Intel i9-9820X (20 cores at 3.3GHz)
Quadro GV100 (32 GB video memory)
125 GB DDR4 memory

2.2. Prerequisites

The work was carried out using the following OS, Python and graphical driver versions:

Ubunut 18.04
Python 3.7
NVIDIA driver version: 440.82

However, Ubuntu 20.04 should also work in theory.

2.3. Installation

Start by cloning the repository:

mkdir -p rl_task_independent_joint_control && cd rl_task_independent_joint_control
git clone --recursive -b master git@github.com:LarsVaehrens/rl_task_independent_joint_control.git

2.3.1. Docker

The preferred method of installation is to use the Docker image in the /docker directory which was provided by NVIDIA.

Go to the root of the cloned directory and run:

bash docker/build.sh
bash docker/run.sh

2.3.2. Build Isaac Gym

For development purposes, using a Conda virtual environment is preferred. A script has been made available by NVIDIA to easily set up this development environment.

Go to the root of the cloned directory and run:

./create_conda_env_rlenv.sh
conda activate rlenv
python -m pip show isaacgym

3. Usage

The source files for this project are located in python/. For training and tests, the scripts in python/rlgpu/tasks/ can be used for different purposes as described below, and each python script is made modular such that every robot can be used in the simulator with a single script. This is made possible by storing all robot and task-specific information in .yaml configuration files in the python/rlgpu/cfg/ directory.

3.1. Training a new model

Additional configuration files are also used for training new models. The hyperparameters used for training are stored in the python/rlgpu/cfg/train/ directory.

Before a new model can be trained, a decision on how the training should be carried out must be considered. All training is carried out using curriculum learning, and three methods are implemented for this purpose. However, as we have shown in our ablation studies, the third curriculum method provides better training performance than the other. Selection of the curriculum method can be found in the python/rlgpu/cfg/*.yaml along with the control mode, e.g., position or velocity control.
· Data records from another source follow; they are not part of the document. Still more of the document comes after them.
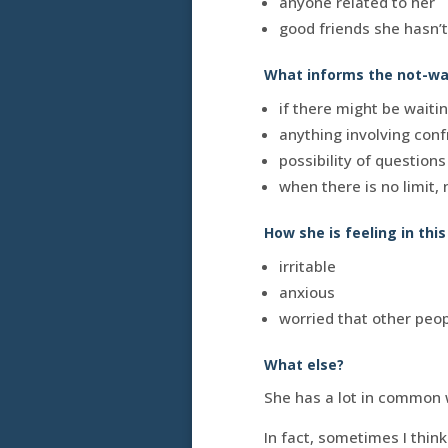
anyone related to her
good friends she hasn’
What informs the not-wan
if there might be waiti
anything involving conf
possibility of question
when there is no limit,
How she is feeling in thi
irritable
anxious
worried that other peopl
What else?
She has a lot in common 
In fact, sometimes I thi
If the third method is selected for training, a dataset of poses must first be generated using the python/rlgpu/tasks/generate_poses.py script. A sample of how to use this script can be found below.

cd /RL_joint_generation/python/rlgpu/
python tasks/generate_poses.py --task=Iiwa14 \
                               --num_envs=128 \
                               --record=True \
                               --split=True \
                               --num_samples=1 \
                               --headless

Here the --task flag is the namespace of the robot that is to be used in the simulation, --num_envs is the number of parallel robots that are spawned in the simulation, where 128 is a good number for generating poses, --record and --split flags determine what operation to carry out, e.g., generating poses with the manipulator stored in python/rlgpu/curriculum_data/*_raw_data/ and split the generated dataset into appropriate curriculums in python/rlgpu/curriculum_data/*_curriculums/ that are to be used for training. --num_samples determine how many runs are made, where each run generates 1 million samples. The --headless flag will reduce the computational load but is also necessary when using the --split flag; otherwise, the simulation will crash.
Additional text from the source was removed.